Nun, ich behaupte, diese Illusion, das Ha A U Es in den Synapsen, also unser sprachliches Symbol sei dem Haus vor der Netzhaut irgendwie äquivalent, kommt daher zustande, weil man diese ersten beiden Pflöcke eben (noch) nicht im Sprachfeld eingeschlagen hat. So kommt es, dass ein primitives Zeichen, also „Haus“ im Bewusstsein einem konkreten wahrgenommenen Haus gleichgesetzt wird. Im Prinzip eine ungeheuerliche Vereinfachung. Als wollte man einen Spielfilm auf eine Schwarzweißfotografie reduzieren. Dabei weiß ich, wenn ich „Haus“ höre oder lese nicht einmal ob es ein-, zwei-, drei- oder vierzehnstöckig ist. Natürlich kann ich zusätzlich sagen das „zweistöckige Haus da“. Aber dann weiß ich immer noch nicht, ob es gelb, blau, rot oder weiß gestrichen ist. Natürlich kann ich ergänzen, das „blaue zweistöckige Haus da“. Aber Leute: Die Wahrnehmung hat das instantan, sofort! Ohne Sprache. Die Information liegt vor Augen. Sprache arbeitet hingegen einem depperten Buchstabencode entlang die Information sequenziell ab. Die Sequenzialität ist ein entscheidendes Charakteristikum von Sprache. Sprache zu entschlüsseln braucht relativ viel Zeit. Ein Bild zu betrachten auch, aber einen ersten Überblick bekomme ich schnell. Einen Text kann ich hingegen überfliegen und es entsteht keine Zusammenfassung in meinen Synapsen.
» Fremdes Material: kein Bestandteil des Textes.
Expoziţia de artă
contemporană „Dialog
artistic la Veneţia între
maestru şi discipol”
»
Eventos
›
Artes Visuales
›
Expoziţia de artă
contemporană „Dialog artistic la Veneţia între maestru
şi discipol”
Genau deshalb besteht sprachliche Kommunikation, man müsste jetzt noch einiges über nichtsprachliche (wie Cali im Kommentar moniert, sollte es besser nonverbale heißen) Kommunikation sagen, aus lauter Missverständnissen. Weil sprachliche Information lückenhaft ist und vom Empfänger gemäß seinen inneren Zuständen ergänzt wird. Ein Haus. Ein zweistöckiges Haus. Ein blaues zweistöckiges Haus. In Wirklichkeit ist es vielleicht einfach eine Holzhütte. Man muss also hinschauen und wenn das nicht geht muss man alle falschen sprachlichen Zusatzannahmen ausschliessen wollen oder können oder wie auch immer. Und wenn es kein so einfaches Ding wie ein Haus ist? Wenn es um ein Gefühl geht, verarscht oder falsch verstanden zu werden? Wie bittschön redet man über ein Gefühl ohne Missverständnisse?
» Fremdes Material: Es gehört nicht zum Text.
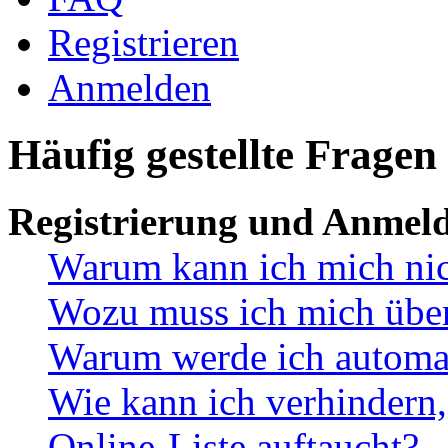
Registrieren
Anmelden
Häufig gestellte Fragen
Registrierung und Anmel
Warum kann ich mich ni
Wozu muss ich mich überh
Warum werde ich automa
Wie kann ich verhindern,
Online-Liste auftaucht?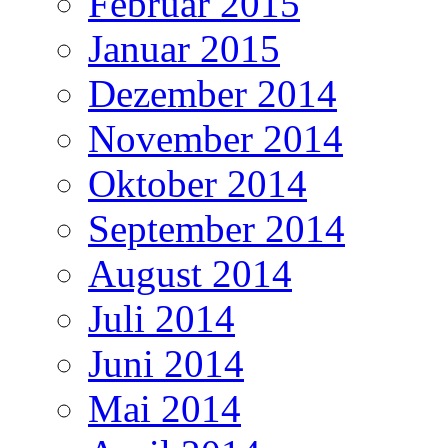
Februar 2015
Januar 2015
Dezember 2014
November 2014
Oktober 2014
September 2014
August 2014
Juli 2014
Juni 2014
Mai 2014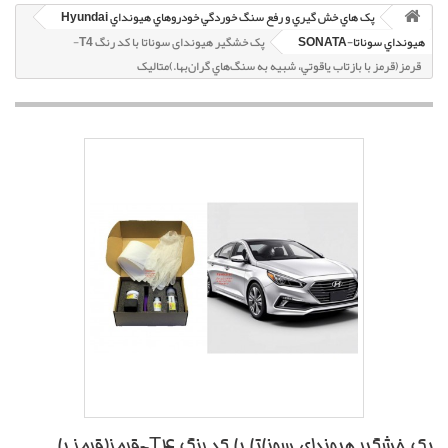
پک هاي خش گيري و رفع سنگ خوردگي خودروهاي هيونداي Hyundai
هيونداي سوناتا-SONATA
پک خشگير هیوندای سوناتا با کد رنگ T4-
قرمز(قرمز با بازتاب ياقوتي، شبيه به سنگ‌هاي گران‌بها.)متاليک
پک خشگير هیوندای سوناتا با کد رنگ T4-قرمز(قرمز با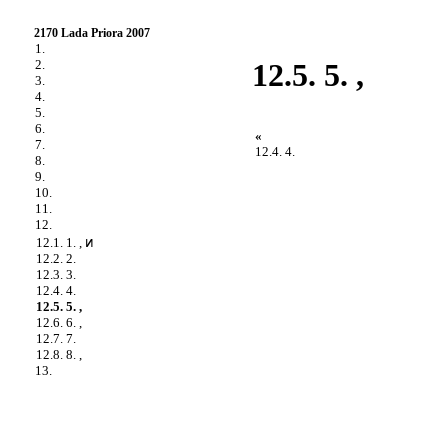
2170 Lada Priora 2007
1.
2.
12.5. 5. ,
3.
4.
5.
6.
«
7.
12.4. 4.
8.
9.
10.
11.
12.
12.1. 1. , ͷ
12.2. 2.
12.3. 3.
12.4. 4.
12.5. 5. ,
12.6. 6. ,
12.7. 7.
12.8. 8. ,
13.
Drei Pflöcke sollen mal reichen. Vieles ist jetzt nur andiskutiert. Aber vielleicht wird klar, dass nun „Wir sind Sprache.“ oder „Sprache birgt alles.“ einfach nur tollkühne Sätze sind. Genauso, wie wir in der Sprache zuhause sind, sind wir es in Bildern, also eben nicht BE I El De E Er, sondern in Farben, Konturen, Formen. Und genauso sind wir in der Musik zuhause, die sich nicht hinreichend in Sprache übersetzen lässt. Und genauso sind wir in Gaumenfreuden zuhause, die sich nicht hinreichend in Sprache übersetzen lassen.
Aber, aber: Sprache ist unser universellster Code! Wir können über Musik reden, über Gaumenfreuden reden, über Bilder reden. Sprache ist somit ein enorm hilfreicher Code, der uns allen Missverständnissen zum Trotz erlaubt, uns gegenseitig auszutauschen. Man kann aber auch zusammen musizieren, gemeinsam einen Wein trinken, zusammen ein Bild anschauen, sich in die Augen schauen und bei Bedarf gemeinsam schweigen.